Data listing section start

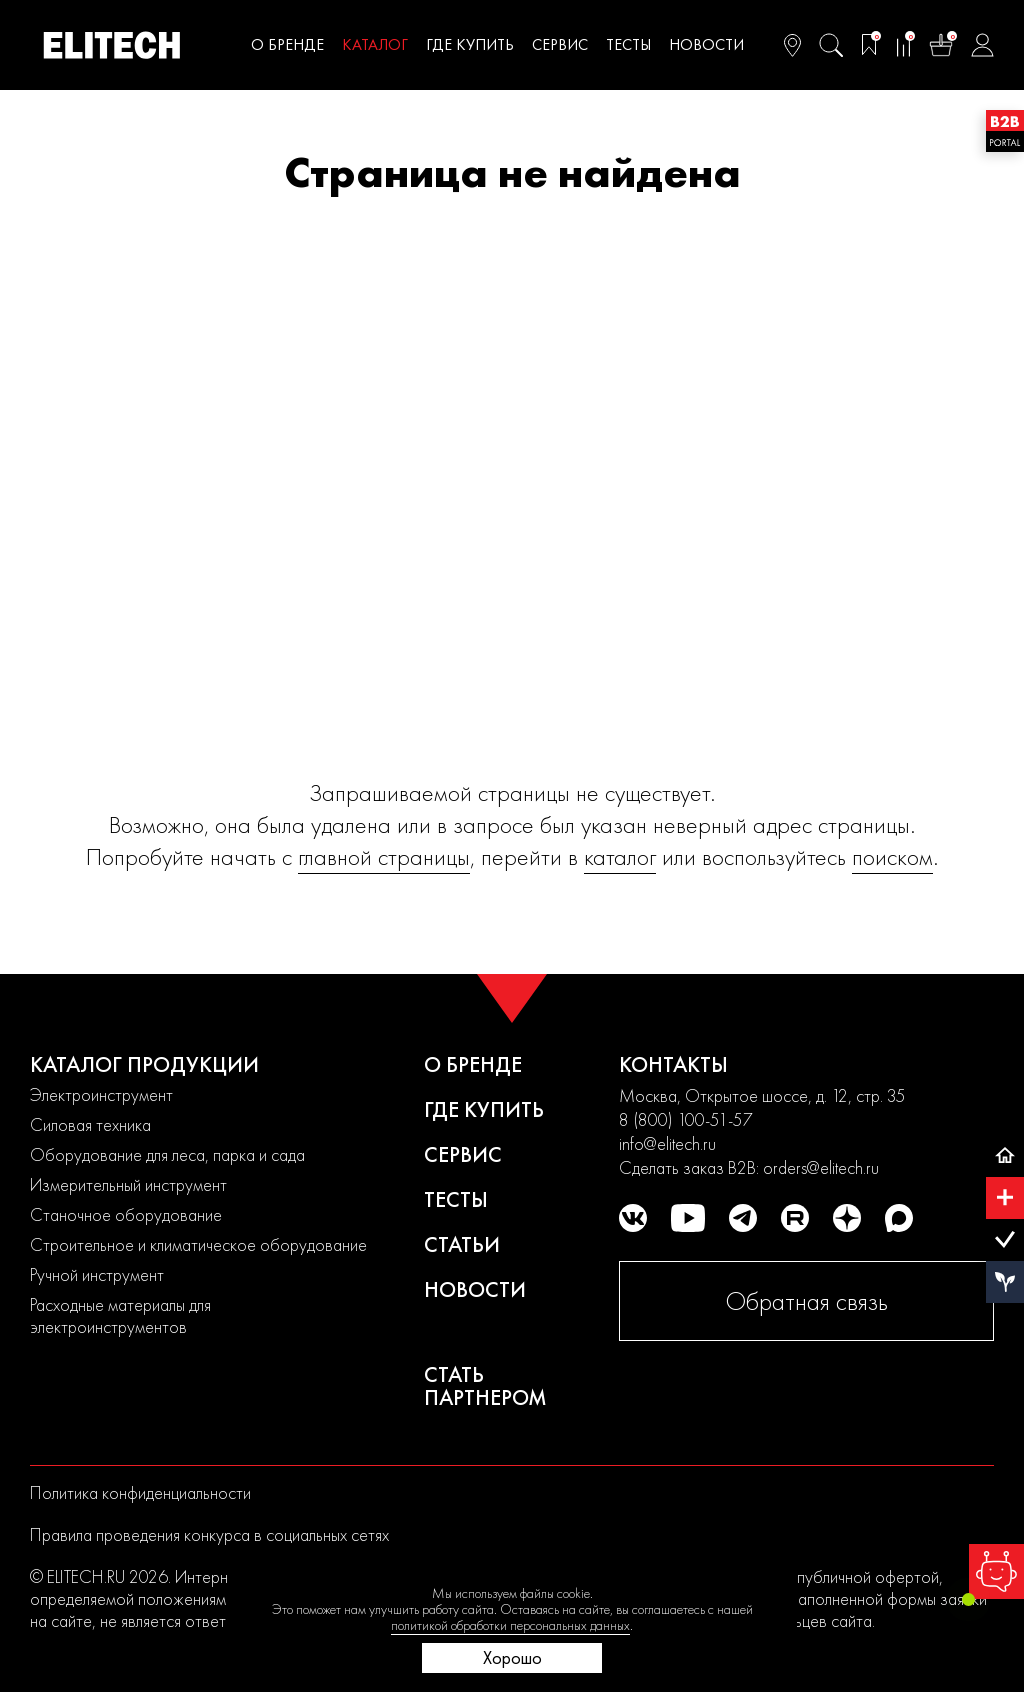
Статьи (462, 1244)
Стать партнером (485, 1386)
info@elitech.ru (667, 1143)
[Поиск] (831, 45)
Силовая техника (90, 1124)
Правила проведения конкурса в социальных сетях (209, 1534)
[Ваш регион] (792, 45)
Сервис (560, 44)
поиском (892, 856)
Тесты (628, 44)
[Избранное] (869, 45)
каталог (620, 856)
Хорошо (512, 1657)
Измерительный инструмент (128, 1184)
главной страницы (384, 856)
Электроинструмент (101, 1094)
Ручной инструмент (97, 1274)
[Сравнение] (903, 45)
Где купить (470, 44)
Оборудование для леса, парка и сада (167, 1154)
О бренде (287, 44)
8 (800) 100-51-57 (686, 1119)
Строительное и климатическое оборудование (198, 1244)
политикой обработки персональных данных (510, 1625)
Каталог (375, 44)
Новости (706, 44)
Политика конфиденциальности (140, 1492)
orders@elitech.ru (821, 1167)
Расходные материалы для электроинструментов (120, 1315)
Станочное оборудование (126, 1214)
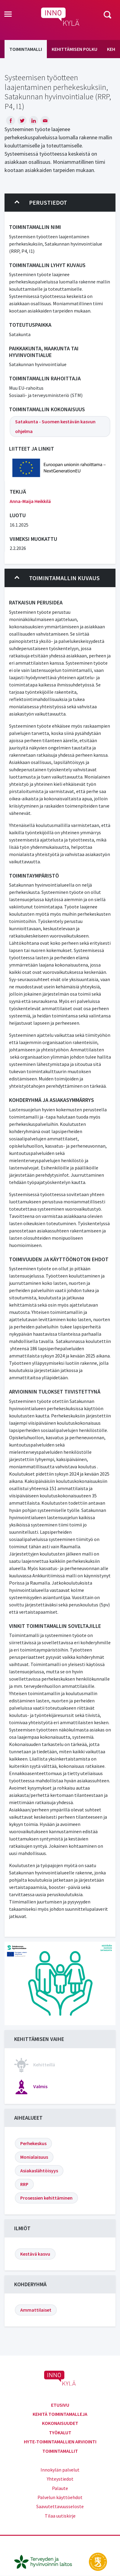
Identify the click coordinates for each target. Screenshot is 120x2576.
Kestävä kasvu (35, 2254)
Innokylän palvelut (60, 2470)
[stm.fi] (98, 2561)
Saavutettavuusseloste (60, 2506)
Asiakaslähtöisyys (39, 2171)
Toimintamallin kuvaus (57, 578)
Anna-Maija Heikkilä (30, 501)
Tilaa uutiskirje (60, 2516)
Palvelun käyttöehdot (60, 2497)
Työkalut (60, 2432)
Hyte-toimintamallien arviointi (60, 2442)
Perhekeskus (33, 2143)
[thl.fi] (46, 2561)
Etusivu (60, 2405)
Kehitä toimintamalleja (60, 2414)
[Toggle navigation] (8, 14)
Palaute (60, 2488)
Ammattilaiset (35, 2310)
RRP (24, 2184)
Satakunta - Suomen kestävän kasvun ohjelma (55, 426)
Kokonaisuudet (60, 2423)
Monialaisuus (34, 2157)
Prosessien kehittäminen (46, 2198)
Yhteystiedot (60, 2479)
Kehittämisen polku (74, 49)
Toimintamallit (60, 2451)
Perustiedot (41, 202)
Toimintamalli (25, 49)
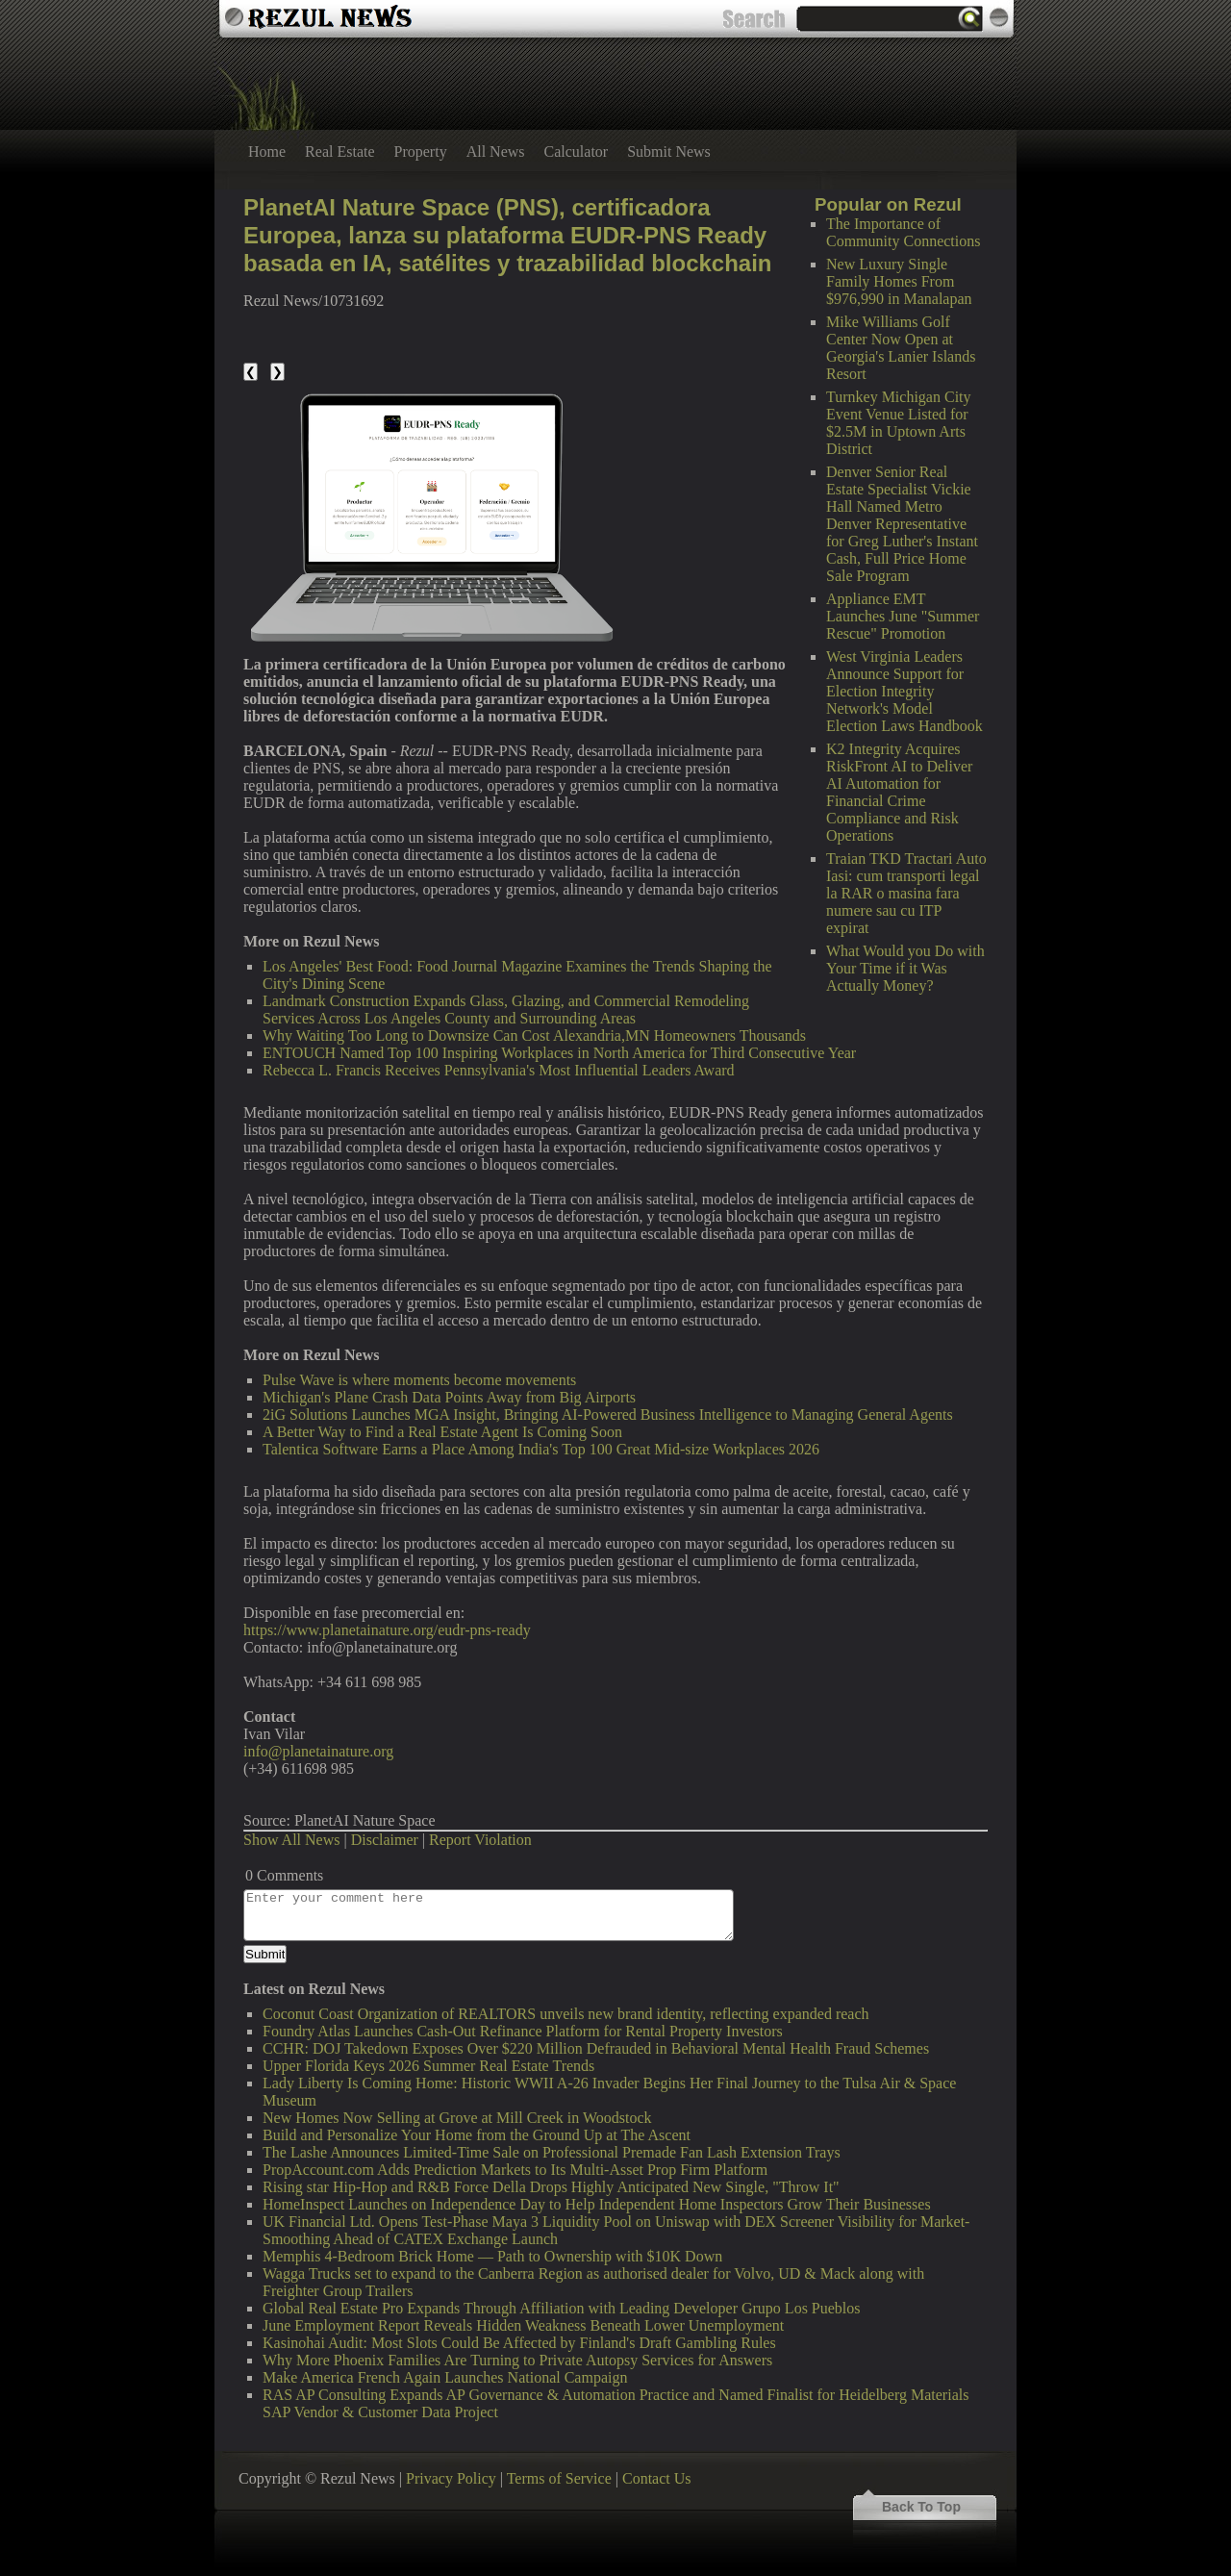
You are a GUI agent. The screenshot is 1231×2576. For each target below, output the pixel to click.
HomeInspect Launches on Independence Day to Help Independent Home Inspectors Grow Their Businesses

Data listing section end

Aim of the task -> Can you repeat every record above exactly, apart from the pictures?

Exercise output ->
Статьи (462, 1244)
Стать партнером (485, 1386)
info@elitech.ru (667, 1143)
[Поиск] (831, 45)
Силовая техника (90, 1124)
Правила проведения конкурса в социальных сетях (209, 1534)
[Ваш регион] (792, 45)
Сервис (560, 44)
поиском (892, 856)
Тесты (628, 44)
[Избранное] (869, 45)
каталог (620, 856)
Хорошо (512, 1657)
Измерительный инструмент (128, 1184)
главной страницы (384, 856)
Электроинструмент (101, 1094)
Ручной инструмент (97, 1274)
[Сравнение] (903, 45)
Где купить (470, 44)
Оборудование для леса, парка и сада (167, 1154)
О бренде (287, 44)
8 (800) 100-51-57 (686, 1119)
Строительное и климатическое оборудование (198, 1244)
политикой обработки персональных данных (510, 1625)
Каталог (375, 44)
Новости (706, 44)
Политика конфиденциальности (140, 1492)
orders@elitech.ru (821, 1167)
Расходные материалы для электроинструментов (120, 1315)
Станочное оборудование (126, 1214)
Identify the click coordinates for each target. Screenshot is 120x2576.
Kestävä kasvu (35, 2254)
Innokylän palvelut (60, 2470)
[stm.fi] (98, 2561)
Saavutettavuusseloste (60, 2506)
Asiakaslähtöisyys (39, 2171)
Toimintamallin kuvaus (57, 578)
Anna-Maija Heikkilä (30, 501)
Tilaa uutiskirje (60, 2516)
Palvelun käyttöehdot (60, 2497)
Työkalut (60, 2432)
Hyte-toimintamallien arviointi (60, 2442)
Perhekeskus (33, 2143)
[thl.fi] (46, 2561)
Etusivu (60, 2405)
Kehitä toimintamalleja (60, 2414)
[Toggle navigation] (8, 14)
Palaute (60, 2488)
Ammattilaiset (35, 2310)
RRP (24, 2184)
Satakunta - Suomen kestävän kasvun ohjelma (55, 426)
Kokonaisuudet (60, 2423)
Monialaisuus (34, 2157)
Prosessien kehittäminen (46, 2198)
Yhteystiedot (60, 2479)
Kehittämisen polku (74, 49)
Toimintamallit (60, 2451)
Perustiedot (41, 202)
Toimintamalli (25, 49)
You are a GUI agent. The screenshot is 1231×2576. For each target below, output the pixel to click.
HomeInspect Launches on Independence Day to Help Independent Home Inspectors Grow Their Businesses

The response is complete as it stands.